§ PROBLEM STATEMENT
Wherever a line in the data holds the word "Қытай", pull that line out.
[INPUT FOR THIS TASK — start]
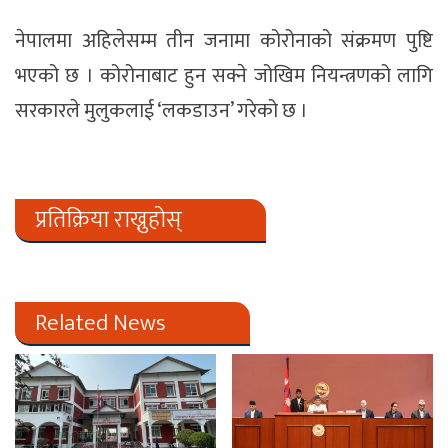
नेपालमा अहिलेसम्म तीन जनामा कोरोनाको संक्रमण पुष्टि
भएको छ । कोरोनाबाट हुन सक्ने जोखिम नियन्त्रणको लागि
सरकारले मुलुकलाई ‘लकडाउन’ गरेको छ ।
प्रतिक्रिया राख्नुहोस्
Related News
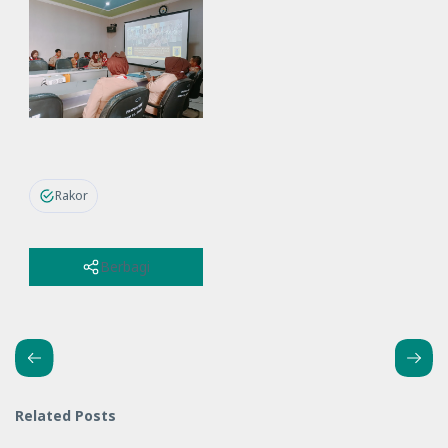
Rakor
Berbagi
Related Posts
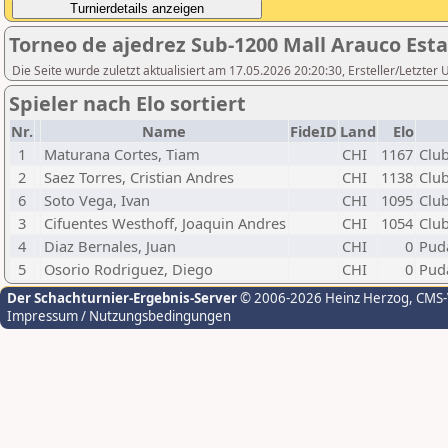
Torneo de ajedrez Sub-1200 Mall Arauco Estac
Die Seite wurde zuletzt aktualisiert am 17.05.2026 20:20:30, Ersteller/Let
Spieler nach Elo sortiert
Nr.
Name
FideID
Land
Elo
1
Maturana Cortes, Tiam
CHI
1167
Club
2
Saez Torres, Cristian Andres
CHI
1138
Club
6
Soto Vega, Ivan
CHI
1095
Clu
3
Cifuentes Westhoff, Joaquin Andres
CHI
1054
Clu
4
Diaz Bernales, Juan
CHI
0
Pud
5
Osorio Rodriguez, Diego
CHI
0
Pud
Der Schachturnier-Ergebnis-Server
© 2006-2026 Heinz Herzog
, CMS
Impressum / Nutzungsbedingungen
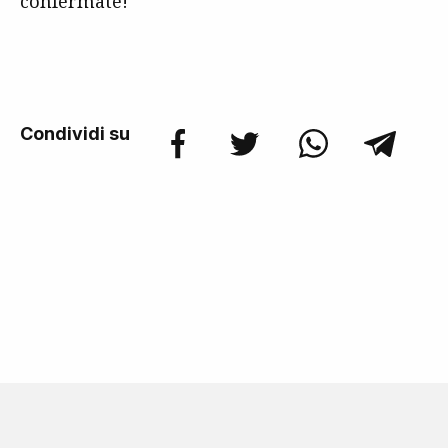
confermate!
Condividi su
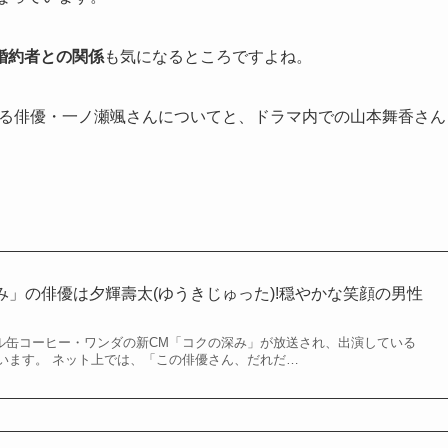
婚約者との関係
も気になるところですよね。
演する俳優・一ノ瀬颯さんについてと、ドラマ内での山本舞香さん
み」の俳優は夕輝壽太(ゆうきじゅった)!穏やかな笑顔の男性
ボトル缶コーヒー・ワンダの新CM「コクの深み」が放送され、出演している
います。 ネット上では、「この俳優さん、だれだ…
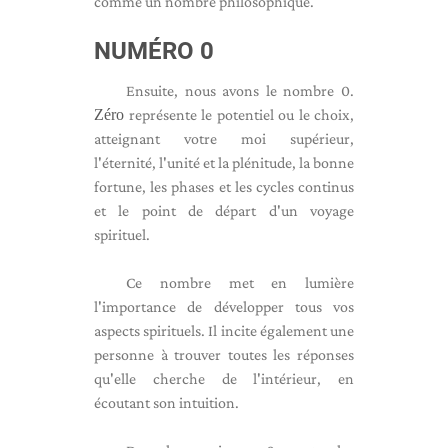
comme un nombre philosophique.
NUMÉRO 0
Ensuite, nous avons le nombre 0.
Zéro
représente le potentiel ou le choix,
atteignant votre moi supérieur,
l'éternité, l'unité et la plénitude, la bonne
fortune, les phases et les cycles continus
et le point de départ d'un voyage
spirituel.
Ce nombre met en lumière
l'importance de développer tous vos
aspects spirituels. Il incite également une
personne à trouver toutes les réponses
qu'elle cherche de l'intérieur, en
écoutant son intuition.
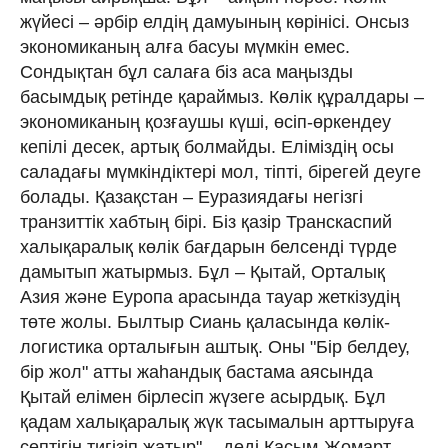
жүйесі – әрбір елдің дамуының көрінісі. Онсыз
экономиканың алға басуы мүмкін емес.
Сондықтан бұл салаға біз аса маңызды
басымдық ретінде қараймыз. Көлік құралдары –
экономиканың қозғаушы күші, өсіп-өркендеу
кепілі десек, артық болмайды. Еліміздің осы
саладағы мүмкіндіктері мол, тіпті, бірегей деуге
болады. Қазақстан – Еуразиядағы негізгі
транзиттік хабтың бірі. Біз қазір Транскаспий
халықаралық көлік бағдарын белсенді түрде
дамытып жатырмыз. Бұл – Қытай, Орталық
Азия және Еуропа арасында тауар жеткізудің
төте жолы. Былтыр Сиань қаласында көлік-
логистика орталығын аштық. Оны "Бір белдеу,
бір жол" атты жаһандық бастама аясында
Қытай елімен бірлесіп жүзеге асырдық. Бұл
қадам халықаралық жүк тасымалын арттыруға
септігін тигізіп жатыр", - деді Қасым-Жомарт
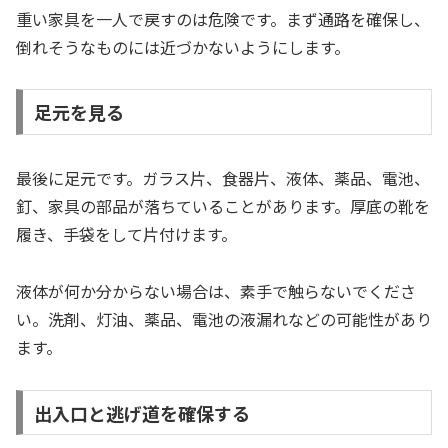
重い家具を一人で戻すのは危険です。まず通路を確保し、
倒れそうなものには近づかないようにします。
足元を見る
最後に足元です。ガラス片、食器片、液体、薬品、電池、
釘、家具の部品が落ちていることがあります。厚底の靴を
履き、手袋をして片付けます。
液体が何か分からない場合は、素手で触らないでくださ
い。洗剤、灯油、薬品、電池の液漏れなどの可能性があり
ます。
出入口と逃げ道を確保する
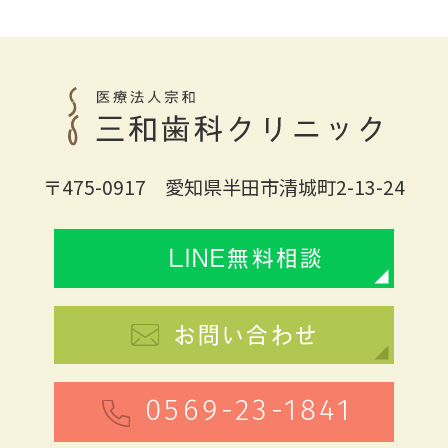
〒475-0917 愛知県半田市清城町2-13-24
LINE無料相談
お問い合わせ
0569-23-1841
[INPUT FOR THIS TASK — finish]
§ EXERCISE RESULT
дамытып жатырмыз. Бұл – Қытай, Орталық
Қытай елімен бірлесіп жүзеге асырдық. Бұл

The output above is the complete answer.